Friday 29 August 2014

Knowle relocation project: FOI request goes to tribunal: detailed report of proceedings

Following on from media and blog reports from the Tribunal in Exeter yesterday
Futures Forum: Knowle relocation project: FOI request goes to tribunal: further reports

... here is a more detailed account of both halves of proceedings:


August 28th 2014

The report below has kindly been provided by Sandra Semple, an EDA member, who agreed to attend the whole First Tier Tribunal Meeting of Information Commissioner v. EDDC. This is her personal report, does not necessarily represent the views of other EDA members and is given as a layperson with no legal training. Comments are not necessarily in the order taken but provide an overview.

First of all, see the report of Claire Wright, who also attended the morning meeting (but not the afternoon meeting) which I will not duplicate.

EDDC had provided a further 129 pages of evidence yesterday.


And see also report on Save Our Sidmouth website:


and here:


The whole argument turned on whether Mr Steve Pratten was (a) an employee of Davis Langdon (DL), or whether he was (b) an independent consultant or whether he was (c) embedded (I did keep mis-hearing “in bed with”!) EDDC as a “virtual officer”. This is relevant because if (a) or (b) then much more information is available for publication under Environmental Impact Regulations 2004 than if he is (c). Therefore EDDC evidence sought to confirm (c). This proved somewhat difficult, as Claire Wright’s report on the proceedings relates.

It also turned on what was not included in what could be put in the public domain. Mr Pratten said that in his section of the MINUTES of working party meetings (already agreed as being allowed to remain private) around 60% of the content of the minutes consisted of “cuts and pastes” from his report, leaving only 40% of his report available for consideration.

On being questioned, Mr Pratten said that Davis Langdon were invisible and silent and although presumably receiving a substantial monthly fee for providing the services of Mr Pratten they had no input whatsoever into his job. Mr Pratten said that he attended “4 or 5 meetings” at “his” (stet) office in Bristol (i.e. Davis Langdon) with a senior partner or partners but these were “informal” and at no time did any partner express any views whatsoever on Mr Pratten’s job with EDDC – he simply updated them and kept them in the loop but they said nothing. It therefore seemed that, at these meetings, Mr Pratten spoke but no-one answered. He has not been to his Bristol office this year.

Mr Pratten said that DL’s only practical input was to check a Quality Assurance document for typing errors, checked by a Mr Knapp in the Plymouth office. Richard Thurlow, on behalf of Jeremy Woodward, said he found this baffling: quality assurance is about more than ticking boxes. What would happen if there was a mistake? Who would be liable – DL or Mr Pratt or EDDC? I do not recall this being answered.

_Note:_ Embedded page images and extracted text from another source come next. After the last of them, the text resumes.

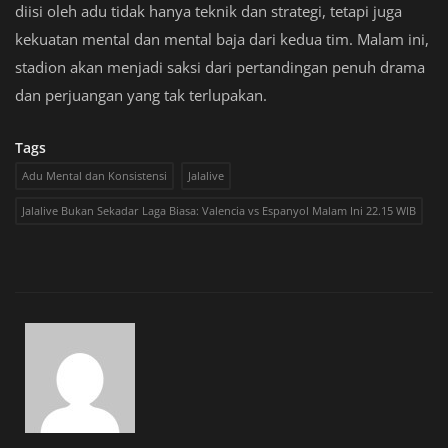
diisi oleh adu tidak hanya teknik dan strategi, tetapi juga
kekuatan mental dan mental baja dari kedua tim. Malam ini,
stadion akan menjadi saksi dari pertandingan penuh drama
dan perjuangan yang tak terlupakan.
Tags
Adu Mental dan Konsistensi
Jalalive
Jalalive Bukan Sekadar Laga Biasa: Valencia vs Espanyol Malam Ini 22.15 WIB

Mr Pratten was asked about public liability: who would be sued by the council if, hypothetically, this was necessary: DL or Mr Pratten. He replied that he did not know.

He was asked about his laptop – who provided it – DL but he also had an EDDC computer. He preferred the DL computer because it was quicker and he gave Mr Cohen his reports on a memory stick. His hard drive was backed up by DL’s computer system and therefore could theoretically be available to them.

He was questioned as to why the front and back pages of his reports were DL templates. He also confirmed that he used DL software and hardware. He said that was his own preference to use DL templates and that, although the front and back were DL templates, the content inside was his. He was asked if councillors would understand this but I do not recall his reply.

He was asked what email address he used and he said sometimes EDDC and sometimes DL, whichever was most convenient at the time. He said he was full-time at EDDC though this sometimes included working from home.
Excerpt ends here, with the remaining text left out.